Aber ich kam nicht mehr dazu. Nachts stürzten ein paar Kerle in meine Hütte, nahmen
mich fest und zwangen mich, etwas zu trinken. Als ich wieder aufwachte, fand
ich mich am Boden des Schachtes. Aber für mich muß das Betäubungsmittel wohl
etwas zu schwach gewesen sein. Ich wurde zu früh wach, und das rettete mir das
Leben. Ich konnte mich aus dem Staub machen, bevor die Ratten aus den Löchern
krochen und mich witterten. Bei der Suche nach einem Ausweg stieß ich auf diese
Höhle. Hier brachte ich mich vor den Ratten, die inzwischen auf mich aufmerksam
geworden waren, in Sicherheit. Von dieser Stunde an war mir auch klar, daß ich
diese Höhle hier so gut wie nicht mehr würde verlassen können. Überall in dem
Labyrinth der Gänge sind die Ratten.

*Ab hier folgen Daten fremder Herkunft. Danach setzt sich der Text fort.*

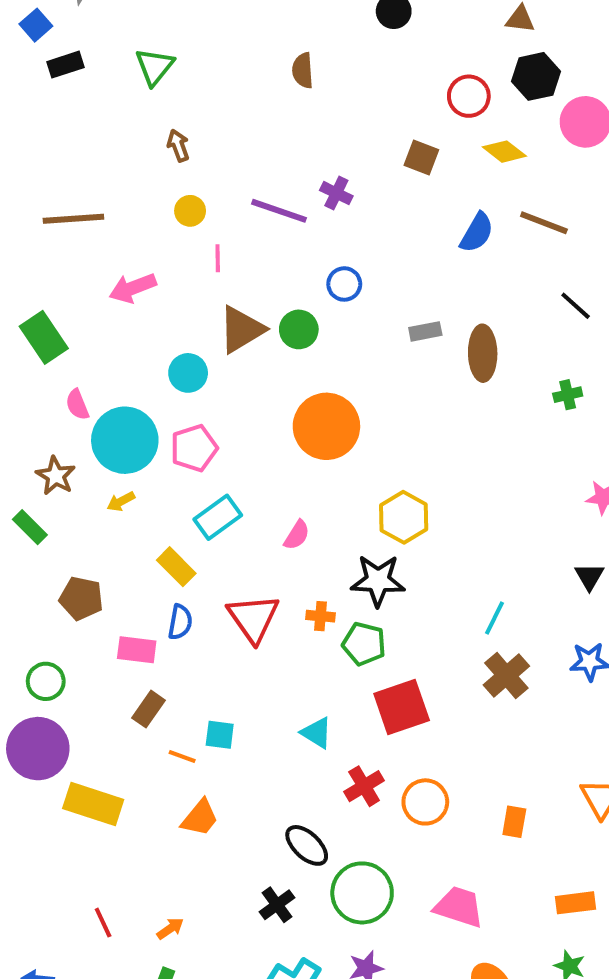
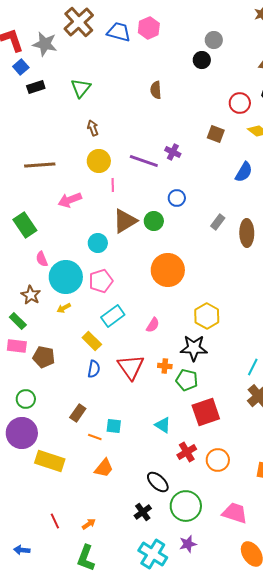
yellow circle: (190, 211) -> (99, 161), size x1.5
gray rectangle: (425, 331) -> (218, 222), turned -42
pink rectangle: (137, 650) -> (17, 346), moved

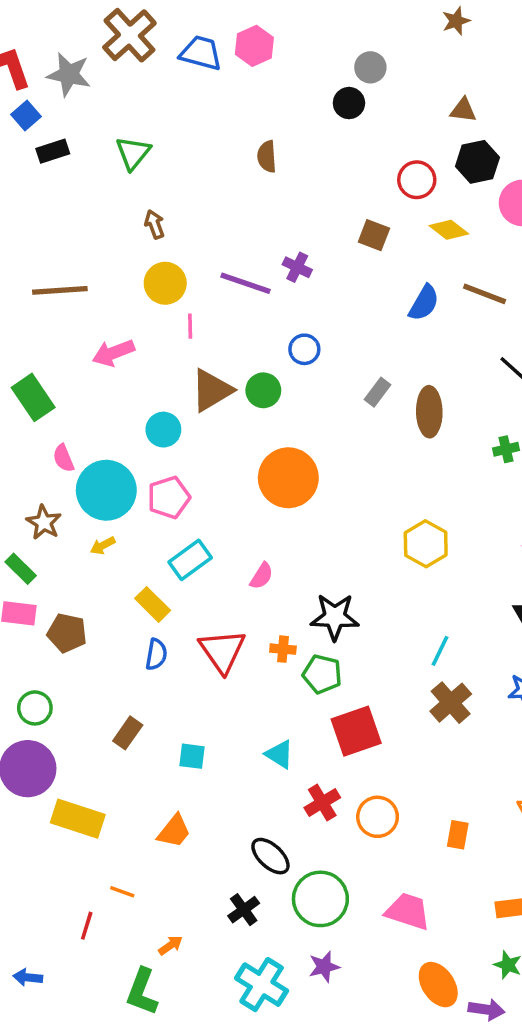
yellow hexagon: (207, 316) -> (426, 544), moved
orange line: (95, 437) -> (122, 892), moved
red line: (55, 521) -> (87, 926), turned 42
orange arrow: (89, 524) -> (171, 945), moved

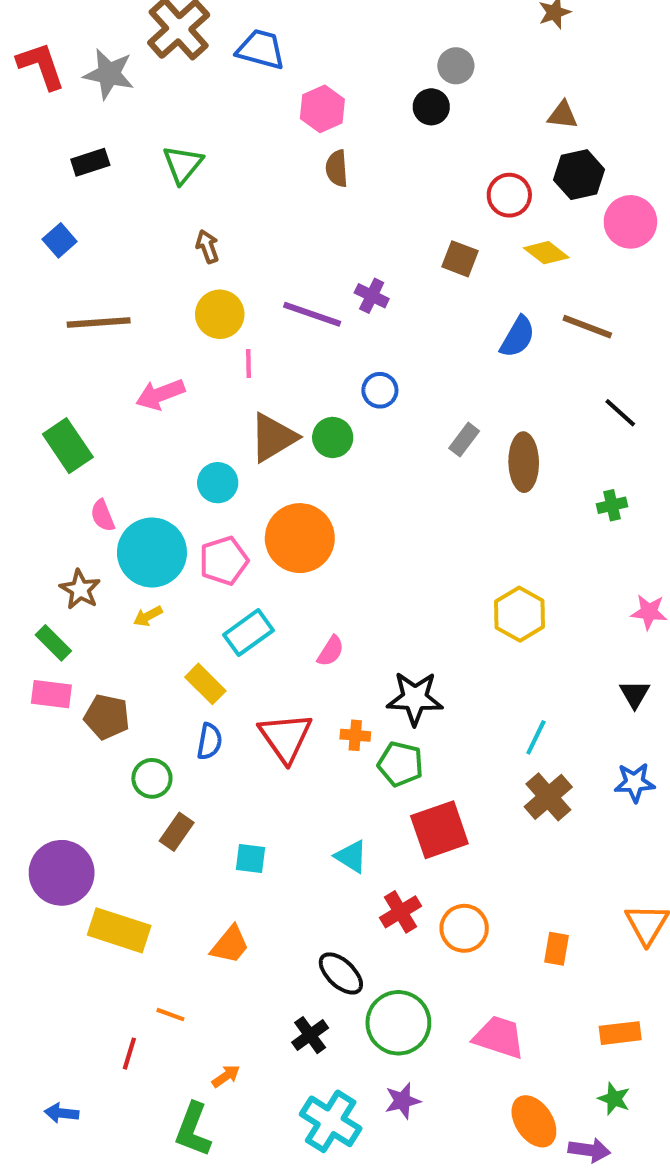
pink hexagon: (254, 46) -> (322, 109), moved
blue square: (26, 116) -> (60, 240), moved
orange circle: (288, 478) -> (300, 538), moved
green circle: (35, 708) -> (152, 778), moved

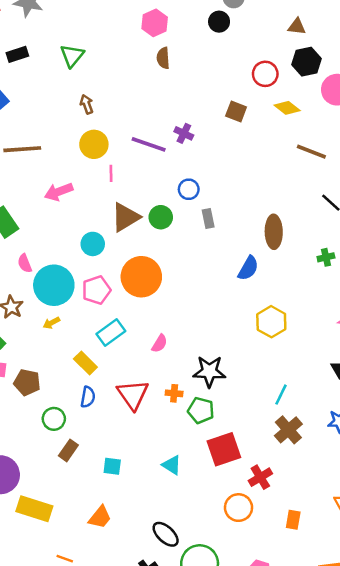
blue semicircle: (518, 337) -> (248, 268), moved
gray rectangle: (464, 440) -> (208, 218), moved, turned -48
red cross: (400, 912) -> (260, 477), moved

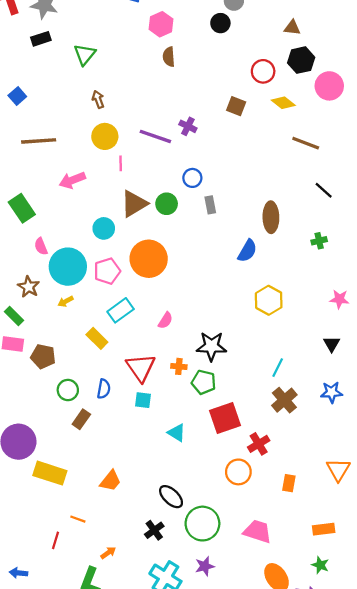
black rectangle: (17, 54) -> (41, 39), moved
blue semicircle: (88, 397) -> (104, 389), moved
cyan square: (112, 466) -> (143, 400), moved

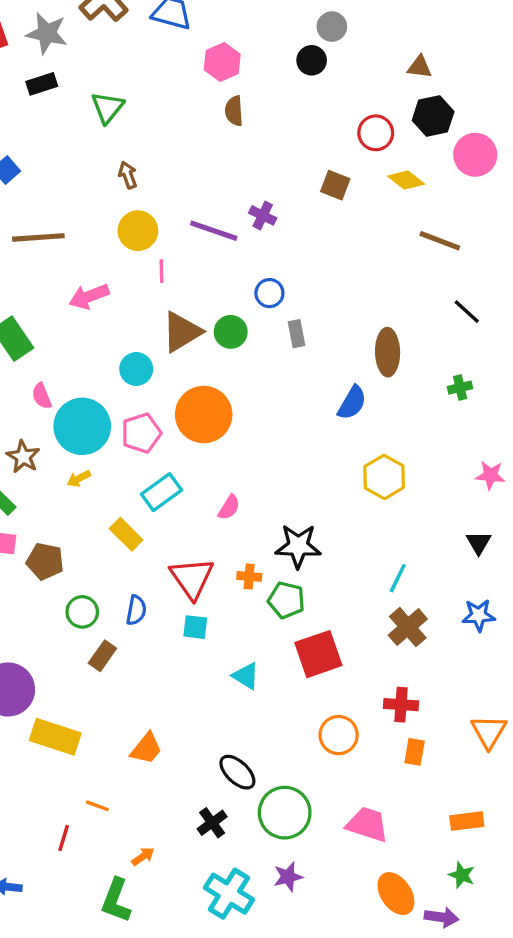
red cross: (259, 444) -> (401, 705), moved, turned 35

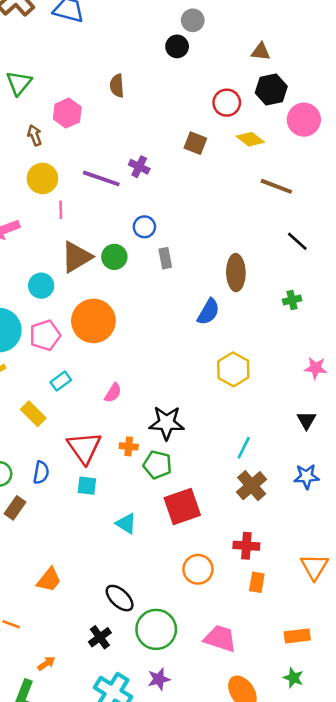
pink hexagon: (222, 62) -> (67, 113), moved
cyan rectangle: (161, 492) -> (61, 381), size x0.7

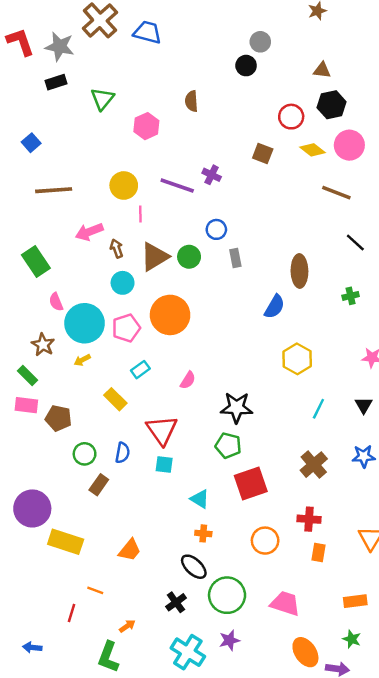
pink circle: (304, 120) -> (349, 145), moved
brown arrow: (35, 135) -> (117, 248), moved
orange cross: (129, 446) -> (203, 533), moved
cyan line: (244, 448) -> (318, 409), moved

Sie belauern mich und warten darauf, mich
doch noch zu erwischen .«
    »Wollen Sie
damit sagen, daß Sie seit damals diese Höhle nicht mehr verlassen haben ?« Helen Powell starrte ihr Gegenüber an.
    »So gut wie
nicht«, bekam sie zu hören. »Ich fand heraus, daß ich sehr gut zu gewissen
Zeiten ins Freie konnte. Immer dann, wenn die Ratten mit einem Opfer beschäftigt
waren, konnte ich es wagen, mich durch das Labyrinth der Gänge zu schleichen.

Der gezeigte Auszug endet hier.